Ao conselho metropolitano compete:

a) Promover a participação nas suas reuniões, sem direito a voto, de representantes dos interesses sociais, económicos e culturais;
b) Promover a concertação e coordenação entre os diversos níveis da Administração Central e a emissão de pareceres sobre todas as matérias em que for solicitado.

Capítulo III
Serviços metropolitanos

Artigo 24.º
Serviços metropolitanos

A natureza, estrutura e funcionamento dos serviços públicos metropolitanos serão definidos em regulamento a aprovar pela assembleia metropolitana, sob proposta da junta metropolitana.

Artigo 25.º
Participação em empresas

As áreas metropolitanas podem participar em empresas que prossigam fins de reconhecido interesse público e se contenham dentro das suas atribuições, nos termos a definir por lei.

Capítulo IV
Disposições gerais e transitórias

Artigo 26.º
Pessoal

1. A área metropolitana dispõe de mapa de pessoal próprio, aprovado pela junta metropolitana.

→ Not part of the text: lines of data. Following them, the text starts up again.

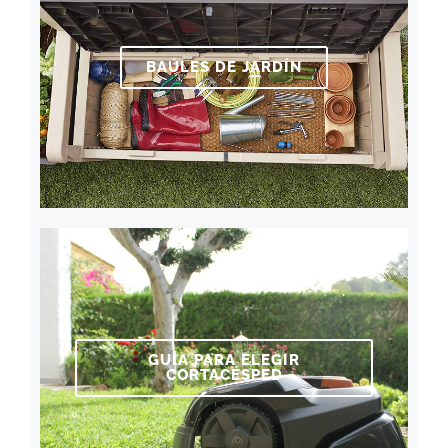
BAÚLES DE JARDÍN
GUÍA PARA ELEGIR
CORTACÉSPED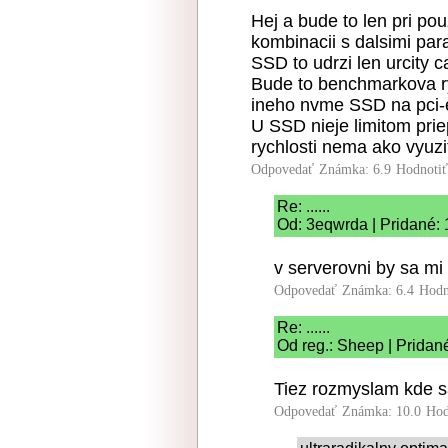
Hej a bude to len pri po
kombinacii s dalsimi par
SSD to udrzi len urcity c
Bude to benchmarkova ry
ineho nvme SSD na pci-
U SSD nieje limitom prie
rychlosti nema ako vyuzi
Odpovedať
Známka: 6.9
Hodnoti
Re: ......
Od: 3eqwrda | Pridané:
v serverovni by sa mi 
Odpovedať
Známka: 6.4
Hodn
Re: ......
Od reg.: Sheep | Pridan
Tiez rozmyslam kde sa
Odpovedať
Známka: 10.0
Hod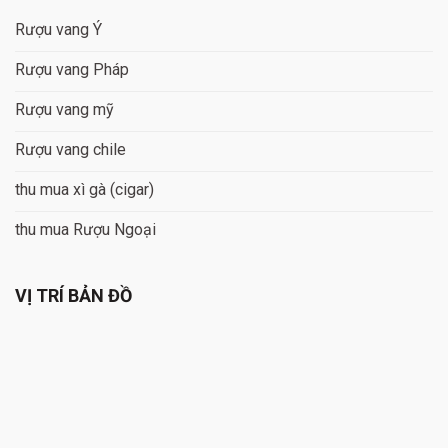
Rượu vang Ý
Rượu vang Pháp
Rượu vang mỹ
Rượu vang chile
thu mua xì gà (cigar)
thu mua Rượu Ngoại
VỊ TRÍ BẢN ĐỒ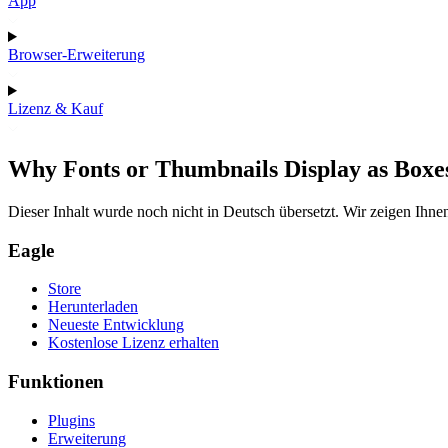
App
Browser-Erweiterung
Lizenz & Kauf
Why Fonts or Thumbnails Display as Boxe
Dieser Inhalt wurde noch nicht in Deutsch übersetzt. Wir zeigen Ihnen
Eagle
Store
Herunterladen
Neueste Entwicklung
Kostenlose Lizenz erhalten
Funktionen
Plugins
Erweiterung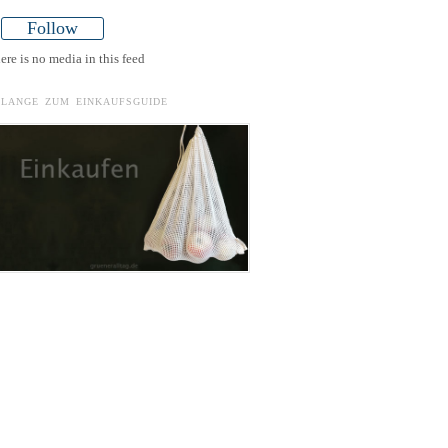
Follow
ere is no media in this feed
ELANGE ZUM EINKAUFSGUIDE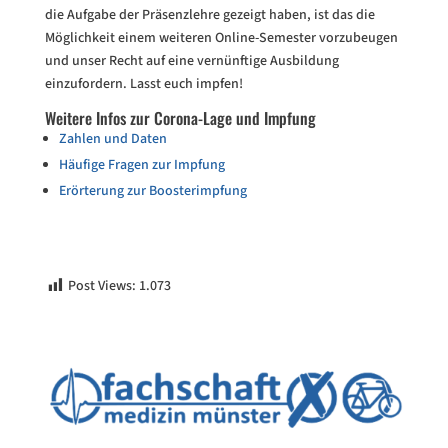
die Aufgabe der Präsenzlehre gezeigt haben, ist das die
Möglichkeit einem weiteren Online-Semester vorzubeugen
und unser Recht auf eine vernünftige Ausbildung
einzufordern. Lasst euch impfen!
Weitere Infos zur Corona-Lage und Impfung
Zahlen und Daten
Häufige Fragen zur Impfung
Erörterung zur Boosterimpfung
Post Views:
1.073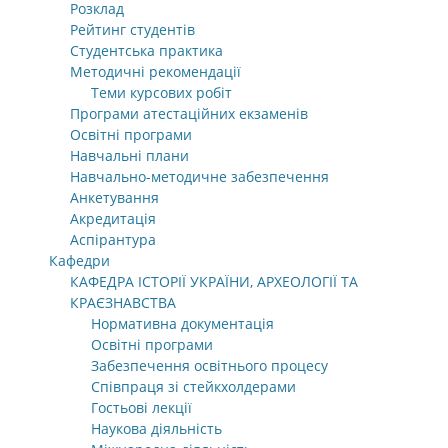
Розклад
Рейтинг студентів
Студентська практика
Методичні рекомендації
Теми курсових робіт
Програми атестаційних екзаменів
Освітні програми
Навчальні плани
Навчально-методичне забезпечення
Анкетування
Акредитація
Аспірантура
Кафедри
КАФЕДРА ІСТОРІЇ УКРАЇНИ, АРХЕОЛОГІЇ ТА
КРАЄЗНАВСТВА
Нормативна документація
Освітні програми
Забезпечення освітнього процесу
Співпраця зі стейкхолдерами
Гостьові лекції
Наукова діяльність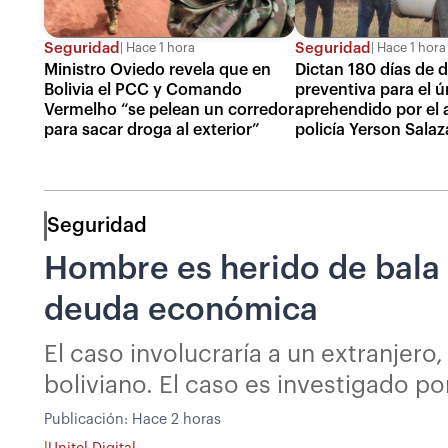
Seguridad
Seguridad
Hace 1 hora
Hace 1 hora
Ministro Oviedo revela que en
Dictan 180 días de 
Bolivia el PCC y Comando
preventiva para el ú
Vermelho “se pelean un corredor
aprehendido por el 
para sacar droga al exterior”
policía Yerson Salaz
Seguridad
Hombre es herido de bala 
deuda económica
El caso involucraría a un extranjer
boliviano. El caso es investigado por
Publicación:
Hace 2 horas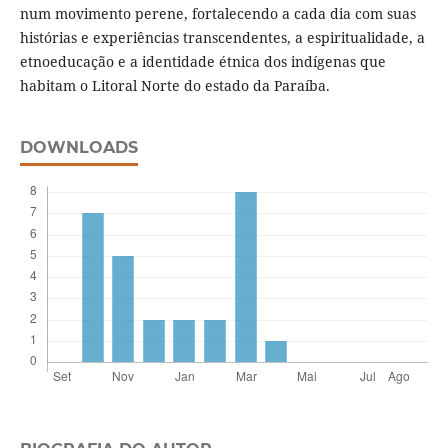
num movimento perene, fortalecendo a cada dia com suas
histórias e experiências transcendentes, a espiritualidade, a
etnoeducação e a identidade étnica dos indígenas que
habitam o Litoral Norte do estado da Paraíba.
DOWNLOADS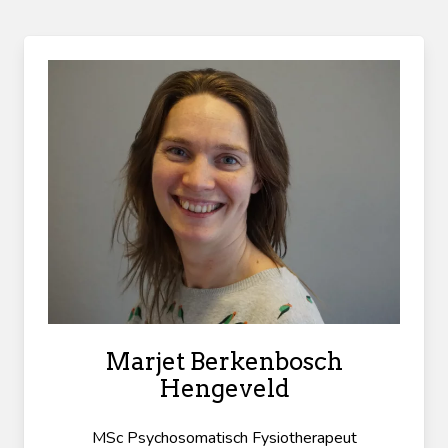
Marjet Berkenbosch
Hengeveld
MSc Psychosomatisch Fysiotherapeut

2. É aplicável ao pessoal dos serviços metropolitanos o regime dos trabalhadores da administração local.

Artigo 27.º
Isenções fiscais

A área metropolitana beneficia das isenções fiscais previstas para as autarquias locais.

Artigo 28.º
Contas

1. A apreciação e julgamento das contas da área metropolitana competem ao Tribunal de Contas.

2. Para efeito do disposto no número anterior devem as contas ser enviadas pela junta metropolitana ao Tribunal de Contas.

3. O regime na contabilidade aplicado às áreas metropolitanas é o que se encontra em vigor para as autarquias locais.

Artigo 29.º
Elaboração do orçamento

Na elaboração do orçamento da área metropolitana devem respeitar-se, com as necessárias adaptações, os princípios estabelecidos na lei para a contabilidade das autarquias locais.

Artigo 30.º
Norma transitória

1. As áreas metropolitanas de Lisboa e do Porto consideram-se instituídas com a primeira eleição das assembleias metropolitanas nos termos do artigo 13.º, as quais devem coincidir com as primeiras eleições gerais para os órgãos das autarquias locais realizadas após a entrada em vigor da presente lei.

2. As áreas metropolitanas de Lisboa e do Porto sucedem, para todos os efeitos, às áreas metropolitanas de Lisboa e do Porto previstas na Lei nº. 75/2013 cujos órgãos se mantêm em funções até à instalação dos órgãos daquelas.

Artigo 31.º
Norma revogatória

É revogada a Lei n.º75/2013, na parte aplicável às áreas metropolitanas.